I thought I had to use a natural log or something, but I'm confused.

thanks.

it's for an integral problem

its

f(x) = (integral symbol: x on top, 1 on bottom) dt/(1+t^4).

Then asks, what is f'(2)?

Answer 1

It seems you are asking for f'(2)? in which case, we have
f'(x) = 1/(1+x^4)so that f'(2) = 1/9

Steve

Answer 2

The main manipulation is in the first step!
∫dt/(1+t^4) = (1/2)∫[(2+t^2-t^2)/(1+t^4)]dt

=>(1/2)∫[(2+t^2-t^2)/(1+t^4)]dt= (1/2)∫(1+t^2)dt/(1+t^4)
+ (1/2)∫(1-t^2)dt/(1+t^4)

Let the first integral be A and 2nd one be B, dividing numerator and denominator in both the integrals by t^2

=>A=(1/2)∫(1/t^2 + 1)dt/(t^2 + 1/t^2)
B=(1/2)∫(1- 1/t^2)dt/(t^2 + 1/t^2)

solving A
A=(1/2)∫(1/t^2 + 1)dt/(t^2 + 1/t^2)

=>A=(1/2)∫(1/t^2 + 1)dt/(t^2 + 1/t^2+1-1)

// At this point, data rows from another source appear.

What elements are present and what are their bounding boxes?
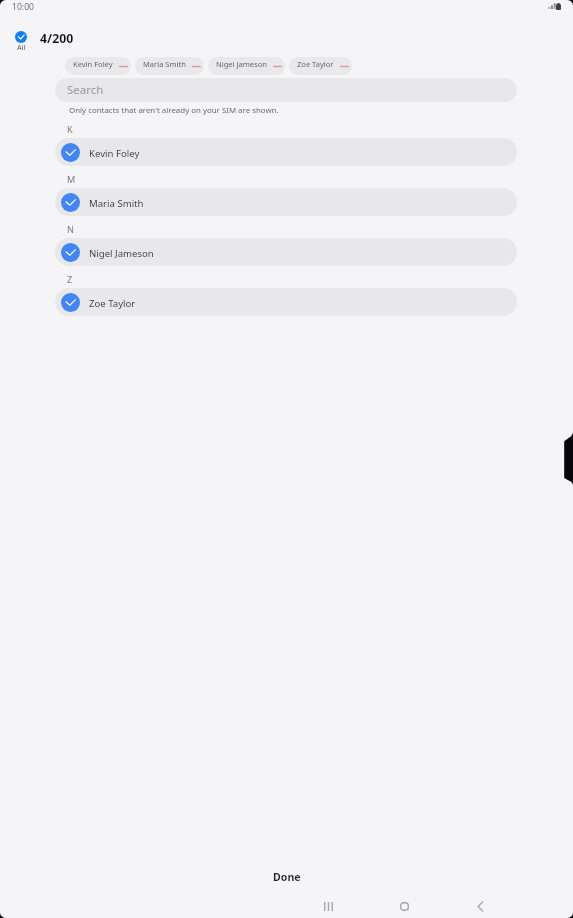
staticText: Z (67, 273, 73, 285)
staticText: Maria Smith (89, 197, 144, 210)
button[interactable]: Kevin Foley (65, 57, 131, 75)
button[interactable]: Done (0, 863, 573, 891)
staticText: Done (273, 870, 301, 884)
button[interactable]: Search (55, 78, 517, 102)
button[interactable]: Nigel Jameson (208, 57, 285, 75)
button[interactable]: Nigel Jameson (55, 238, 517, 266)
button[interactable]: Recent apps (304, 892, 353, 918)
staticText: Only contacts that aren't already on you… (69, 105, 279, 116)
button[interactable]: Kevin Foley (55, 138, 517, 166)
staticText: N (67, 223, 74, 235)
button[interactable]: Back (456, 892, 505, 918)
staticText: All (17, 42, 26, 52)
staticText: Nigel Jameson (216, 59, 267, 69)
button[interactable]: Maria Smith (135, 57, 204, 75)
staticText: K (67, 123, 73, 135)
button[interactable]: Home (380, 892, 429, 918)
button[interactable]: Zoe Taylor (55, 288, 517, 316)
button[interactable]: Zoe Taylor (289, 57, 352, 75)
staticText: Kevin Foley (73, 59, 113, 69)
button[interactable]: Edge panel handle (563, 430, 573, 488)
staticText: 10:00 (12, 1, 34, 13)
button[interactable]: All selected (12, 28, 30, 52)
staticText: Kevin Foley (89, 147, 140, 160)
staticText: Zoe Taylor (297, 59, 334, 69)
button[interactable]: Maria Smith (55, 188, 517, 216)
staticText: Zoe Taylor (89, 297, 136, 310)
staticText: 4/200 (40, 30, 74, 47)
staticText: M (67, 173, 76, 185)
staticText: Nigel Jameson (89, 247, 154, 260)
staticText: Search (67, 82, 104, 98)
staticText: Maria Smith (143, 59, 186, 69)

=>A=(1/2)∫(1/t^2 + 1)dt/((t^2 + 1/t^2-1) + 1)

=>A=(1/2)∫(1/t^2 + 1)dt/((t -1/t)^2 + 1)

let t - 1/t= p
=>(1+1/t^2)dt= dp

=>A=(1/2)∫dp/(p^2 + 1) = (1/2)Arctan(p) + C
Substitute p=t-1/t

=>A=(1/2)Arctan(t-1/t) + C

Now solve for B

B=(1/2)∫(1- 1/t^2)dt/(t^2 + 1/t^2)

=>B=(1/2)∫(1- 1/t^2)dt/(t^2 + 1/t^2 +1 -1)

=>B=(1/2)∫(1- 1/t^2)dt/[(t + 1/t)^2 -1]

let t+1/t= y
=>(1-1/t^2)dt= dy

=>B=(1/2)∫dy/[y^2 -1] = (1/2)* (1/2)log|(y-1)/(y+1)| + c

substitute y=t+1/t
=>B=(1/4)log|(t+1/t + -1)/(t+1/t - 1)| + c


=>A+B=(1/2)Arctan(t-1/t) + (1/4)log|(t+ 1/t + -1)/(t+1/t - 1)| + K


results used
1)∫dx/(x^2+ a^2)= (1/a)Arctan(x/a) + C
2)∫dx/(x^2 - a^2)=(1/(2a))log|(x-a)/(x+a)| + C

Answer 3

I'm not a math guy, but I think you have to solve the integral.
Once solved you will have tu substitute the x by the value 2. And then solve the rest of the ecuation.

That is the integral of a curve between two points, the poits are X and 1, but since they are asking you to solve it for f'(2) I guess you will have to solve the integral between 2 and 1.